> **Input data**:
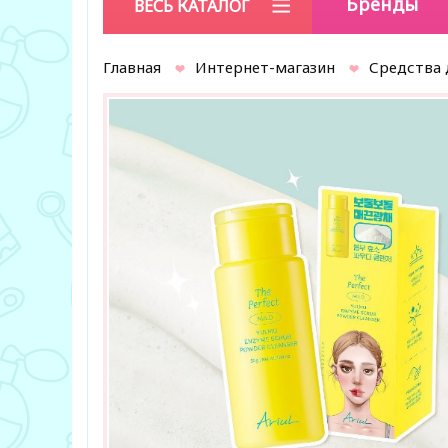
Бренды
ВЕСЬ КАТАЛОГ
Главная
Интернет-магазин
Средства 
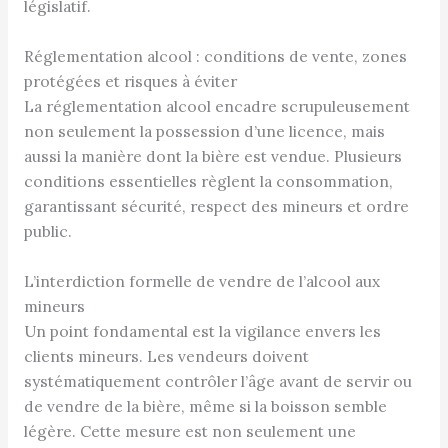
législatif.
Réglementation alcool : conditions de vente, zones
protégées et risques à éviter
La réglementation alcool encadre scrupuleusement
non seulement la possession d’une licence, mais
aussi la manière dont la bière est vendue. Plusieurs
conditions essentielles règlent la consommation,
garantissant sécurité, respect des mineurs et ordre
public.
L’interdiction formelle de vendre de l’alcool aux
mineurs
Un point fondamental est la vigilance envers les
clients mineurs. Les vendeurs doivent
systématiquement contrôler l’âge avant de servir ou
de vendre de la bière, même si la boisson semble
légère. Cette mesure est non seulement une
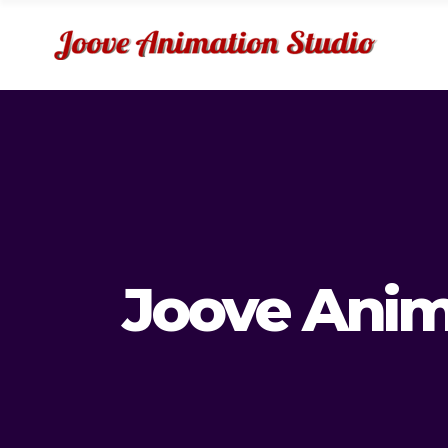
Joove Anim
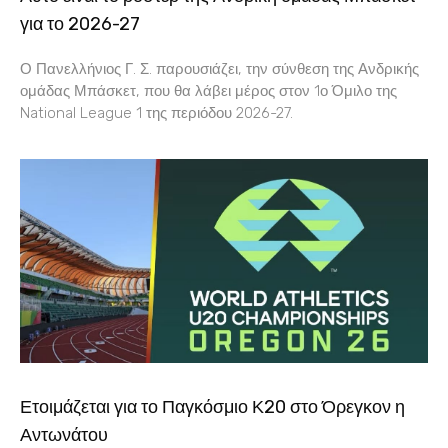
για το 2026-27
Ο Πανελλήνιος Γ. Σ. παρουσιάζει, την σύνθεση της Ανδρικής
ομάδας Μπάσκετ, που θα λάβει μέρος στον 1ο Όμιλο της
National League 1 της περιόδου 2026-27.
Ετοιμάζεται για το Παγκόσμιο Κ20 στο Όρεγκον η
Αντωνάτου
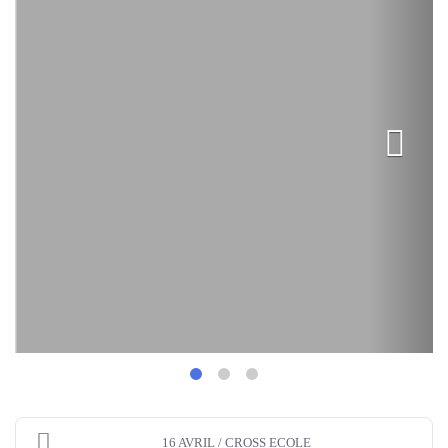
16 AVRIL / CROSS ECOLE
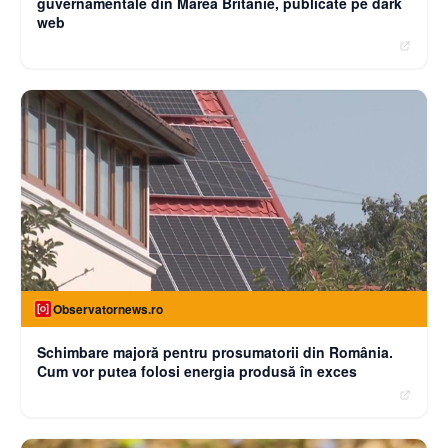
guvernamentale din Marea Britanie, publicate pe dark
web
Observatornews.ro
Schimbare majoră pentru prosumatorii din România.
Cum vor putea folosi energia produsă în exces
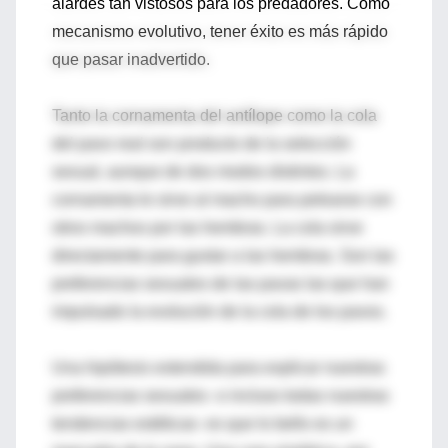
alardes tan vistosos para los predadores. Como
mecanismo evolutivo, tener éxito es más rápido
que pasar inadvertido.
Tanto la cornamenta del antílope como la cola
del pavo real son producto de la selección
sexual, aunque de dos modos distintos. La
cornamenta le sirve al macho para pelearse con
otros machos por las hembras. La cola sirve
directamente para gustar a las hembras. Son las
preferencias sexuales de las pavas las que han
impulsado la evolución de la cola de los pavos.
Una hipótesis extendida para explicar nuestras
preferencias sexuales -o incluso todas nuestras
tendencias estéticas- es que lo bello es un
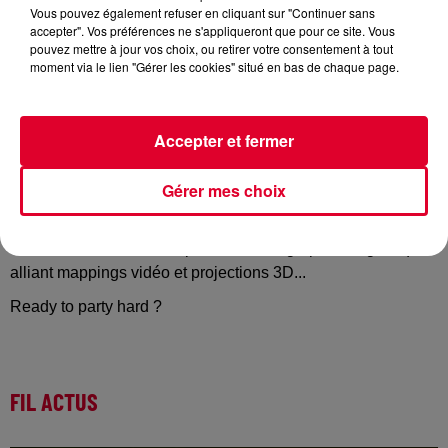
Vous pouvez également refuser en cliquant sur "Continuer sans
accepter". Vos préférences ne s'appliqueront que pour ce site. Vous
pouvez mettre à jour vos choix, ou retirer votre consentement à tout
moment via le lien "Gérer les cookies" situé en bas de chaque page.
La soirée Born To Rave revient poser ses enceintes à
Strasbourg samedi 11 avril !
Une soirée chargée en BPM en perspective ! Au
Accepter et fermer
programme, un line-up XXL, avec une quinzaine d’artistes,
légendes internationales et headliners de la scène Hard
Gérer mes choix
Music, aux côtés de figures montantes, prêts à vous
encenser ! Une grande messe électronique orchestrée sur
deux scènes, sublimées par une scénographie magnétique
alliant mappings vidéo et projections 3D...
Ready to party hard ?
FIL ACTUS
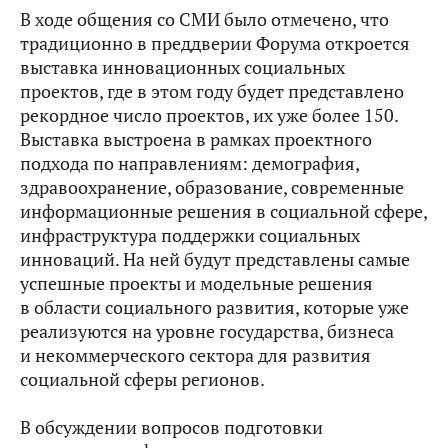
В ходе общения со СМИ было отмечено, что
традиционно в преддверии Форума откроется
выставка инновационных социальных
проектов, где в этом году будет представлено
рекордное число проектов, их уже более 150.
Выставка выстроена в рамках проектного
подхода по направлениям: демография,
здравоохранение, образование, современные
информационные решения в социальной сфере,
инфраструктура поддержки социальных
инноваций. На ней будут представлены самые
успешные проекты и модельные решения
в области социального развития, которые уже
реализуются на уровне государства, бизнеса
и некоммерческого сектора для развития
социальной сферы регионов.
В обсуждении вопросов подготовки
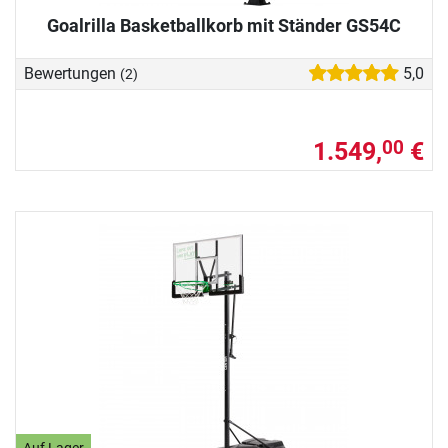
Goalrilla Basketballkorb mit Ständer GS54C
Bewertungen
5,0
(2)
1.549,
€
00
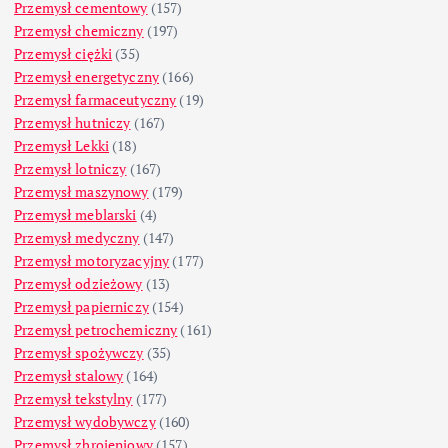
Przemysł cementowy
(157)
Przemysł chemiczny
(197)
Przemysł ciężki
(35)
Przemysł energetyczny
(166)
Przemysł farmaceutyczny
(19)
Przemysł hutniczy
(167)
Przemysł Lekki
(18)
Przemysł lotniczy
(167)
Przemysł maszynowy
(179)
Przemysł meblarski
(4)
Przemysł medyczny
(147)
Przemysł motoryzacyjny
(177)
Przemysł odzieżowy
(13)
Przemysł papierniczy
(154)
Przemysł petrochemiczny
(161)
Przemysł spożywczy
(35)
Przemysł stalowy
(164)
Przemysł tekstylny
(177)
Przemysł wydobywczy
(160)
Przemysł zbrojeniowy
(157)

> **Work instruction**:
A word-for-word repeat of the lines from the line with "социальной сферы регионов." to the last line of the data, both ends included and pictures left out, is all that should appear.

> **Exercise output**:
социальной сферы регионов.
В обсуждении вопросов подготовки
Goalrilla Basketballkorb mit Ständer GS54C
Bewertungen
5,0
(2)
1.549,
€
00
Przemysł cementowy
(157)
Przemysł chemiczny
(197)
Przemysł ciężki
(35)
Przemysł energetyczny
(166)
Przemysł farmaceutyczny
(19)
Przemysł hutniczy
(167)
Przemysł Lekki
(18)
Przemysł lotniczy
(167)
Przemysł maszynowy
(179)
Przemysł meblarski
(4)
Przemysł medyczny
(147)
Przemysł motoryzacyjny
(177)
Przemysł odzieżowy
(13)
Przemysł papierniczy
(154)
Przemysł petrochemiczny
(161)
Przemysł spożywczy
(35)
Przemysł stalowy
(164)
Przemysł tekstylny
(177)
Przemysł wydobywczy
(160)
Przemysł zbrojeniowy
(157)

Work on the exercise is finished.